▶ Task directions: Only lines holding the word "krajín" should be copied from the material.

▶ Data to use:
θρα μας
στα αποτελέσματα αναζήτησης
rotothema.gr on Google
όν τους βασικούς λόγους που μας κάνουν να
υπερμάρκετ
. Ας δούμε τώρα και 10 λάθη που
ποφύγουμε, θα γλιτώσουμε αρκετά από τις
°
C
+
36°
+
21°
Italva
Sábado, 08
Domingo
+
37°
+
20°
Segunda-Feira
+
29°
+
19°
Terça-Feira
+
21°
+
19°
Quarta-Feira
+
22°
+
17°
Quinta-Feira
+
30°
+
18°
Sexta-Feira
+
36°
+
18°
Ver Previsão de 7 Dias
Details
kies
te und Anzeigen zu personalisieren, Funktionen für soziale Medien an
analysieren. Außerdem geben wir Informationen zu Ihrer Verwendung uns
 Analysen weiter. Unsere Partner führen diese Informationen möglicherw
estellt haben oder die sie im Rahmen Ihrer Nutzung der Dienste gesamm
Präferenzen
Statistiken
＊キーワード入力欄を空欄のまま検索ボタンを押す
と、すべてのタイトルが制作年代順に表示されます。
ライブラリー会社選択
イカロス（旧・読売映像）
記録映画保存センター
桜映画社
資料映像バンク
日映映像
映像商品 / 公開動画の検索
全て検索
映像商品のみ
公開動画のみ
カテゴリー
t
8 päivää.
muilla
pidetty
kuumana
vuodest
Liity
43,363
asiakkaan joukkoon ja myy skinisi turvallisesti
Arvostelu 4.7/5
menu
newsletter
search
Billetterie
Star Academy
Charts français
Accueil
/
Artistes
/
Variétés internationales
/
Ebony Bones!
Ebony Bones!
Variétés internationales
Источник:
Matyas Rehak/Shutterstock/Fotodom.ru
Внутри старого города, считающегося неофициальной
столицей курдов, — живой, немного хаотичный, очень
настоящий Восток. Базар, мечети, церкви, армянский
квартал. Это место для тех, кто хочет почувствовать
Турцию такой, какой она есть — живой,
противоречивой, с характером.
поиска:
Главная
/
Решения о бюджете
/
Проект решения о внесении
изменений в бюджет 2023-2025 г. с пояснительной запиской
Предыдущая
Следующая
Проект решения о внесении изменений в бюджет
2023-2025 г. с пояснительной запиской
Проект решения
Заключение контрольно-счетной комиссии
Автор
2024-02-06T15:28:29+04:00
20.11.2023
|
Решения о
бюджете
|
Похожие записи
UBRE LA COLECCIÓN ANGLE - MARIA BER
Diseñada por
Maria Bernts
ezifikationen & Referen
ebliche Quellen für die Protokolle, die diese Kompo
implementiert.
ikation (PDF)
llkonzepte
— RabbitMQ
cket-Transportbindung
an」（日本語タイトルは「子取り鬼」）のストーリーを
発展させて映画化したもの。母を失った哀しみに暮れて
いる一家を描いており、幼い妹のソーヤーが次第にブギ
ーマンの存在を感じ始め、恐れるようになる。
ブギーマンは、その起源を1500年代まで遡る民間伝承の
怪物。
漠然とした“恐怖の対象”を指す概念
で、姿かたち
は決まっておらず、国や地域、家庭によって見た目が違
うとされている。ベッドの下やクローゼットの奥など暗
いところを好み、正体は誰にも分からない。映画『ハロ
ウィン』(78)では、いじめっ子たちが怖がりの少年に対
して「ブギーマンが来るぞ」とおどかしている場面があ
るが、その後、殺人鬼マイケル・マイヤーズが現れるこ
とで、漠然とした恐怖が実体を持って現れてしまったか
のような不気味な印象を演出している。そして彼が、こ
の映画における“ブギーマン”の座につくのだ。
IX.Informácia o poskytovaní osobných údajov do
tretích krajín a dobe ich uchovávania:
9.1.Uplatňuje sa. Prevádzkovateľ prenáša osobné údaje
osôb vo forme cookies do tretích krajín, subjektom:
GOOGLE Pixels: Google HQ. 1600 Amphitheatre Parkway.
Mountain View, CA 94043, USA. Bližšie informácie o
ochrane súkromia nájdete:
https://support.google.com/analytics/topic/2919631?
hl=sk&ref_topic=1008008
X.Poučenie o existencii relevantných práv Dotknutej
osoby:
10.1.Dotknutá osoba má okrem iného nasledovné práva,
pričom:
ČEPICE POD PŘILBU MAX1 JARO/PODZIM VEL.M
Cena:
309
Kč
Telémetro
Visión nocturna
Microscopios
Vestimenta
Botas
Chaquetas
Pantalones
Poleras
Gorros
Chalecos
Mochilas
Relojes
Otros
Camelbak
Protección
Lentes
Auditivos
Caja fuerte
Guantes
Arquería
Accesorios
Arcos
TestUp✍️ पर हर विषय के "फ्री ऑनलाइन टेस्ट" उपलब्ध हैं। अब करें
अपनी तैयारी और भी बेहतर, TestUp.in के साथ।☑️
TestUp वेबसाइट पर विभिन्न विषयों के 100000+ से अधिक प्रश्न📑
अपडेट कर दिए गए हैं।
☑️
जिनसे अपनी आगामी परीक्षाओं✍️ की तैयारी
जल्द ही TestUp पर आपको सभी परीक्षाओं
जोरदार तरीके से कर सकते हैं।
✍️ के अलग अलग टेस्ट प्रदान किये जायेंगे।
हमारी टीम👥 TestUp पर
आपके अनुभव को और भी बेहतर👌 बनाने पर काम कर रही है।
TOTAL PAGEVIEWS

▶ Output:
tretích krajín a dobe ich uchovávania:
osôb vo forme cookies do tretích krajín, subjektom:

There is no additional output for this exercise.